Problem requirements: Work out how many lines in the data hold the string "Jerseys". Reply with only that number.

Provided records:
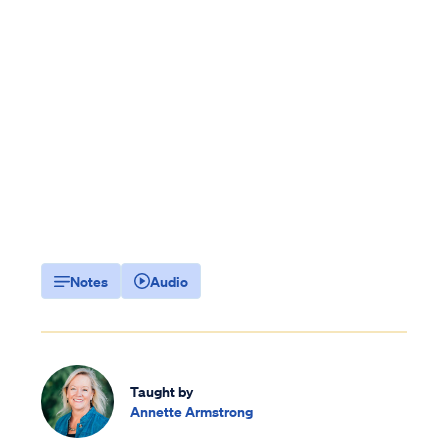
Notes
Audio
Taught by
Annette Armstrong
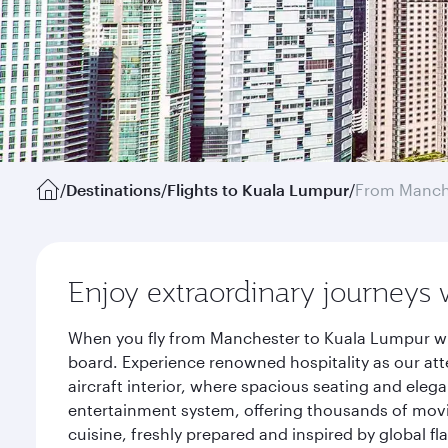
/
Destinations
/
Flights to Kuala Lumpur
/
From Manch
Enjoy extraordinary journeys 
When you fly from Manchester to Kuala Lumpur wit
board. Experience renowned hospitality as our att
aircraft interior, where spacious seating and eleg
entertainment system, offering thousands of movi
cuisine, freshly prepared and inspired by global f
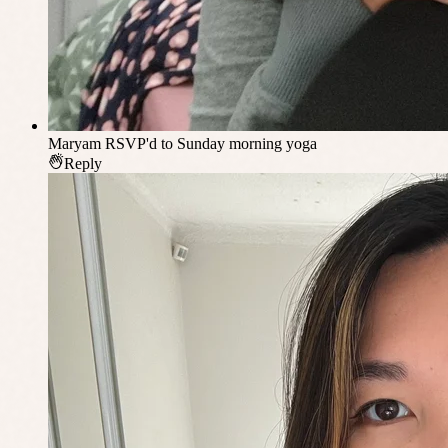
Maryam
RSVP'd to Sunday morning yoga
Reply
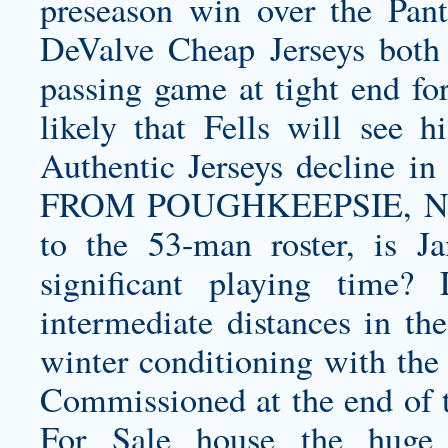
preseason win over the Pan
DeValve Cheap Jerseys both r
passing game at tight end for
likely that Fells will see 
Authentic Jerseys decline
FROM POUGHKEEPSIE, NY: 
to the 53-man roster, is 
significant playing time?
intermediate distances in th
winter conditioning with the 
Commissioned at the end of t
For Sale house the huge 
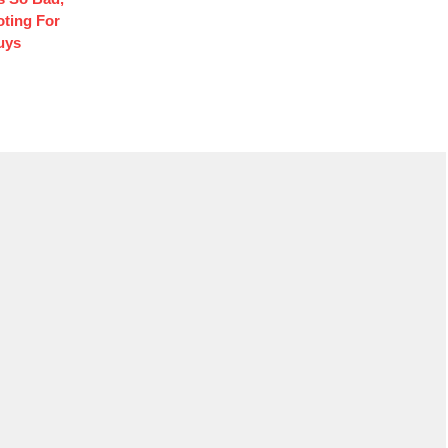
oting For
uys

Response: 2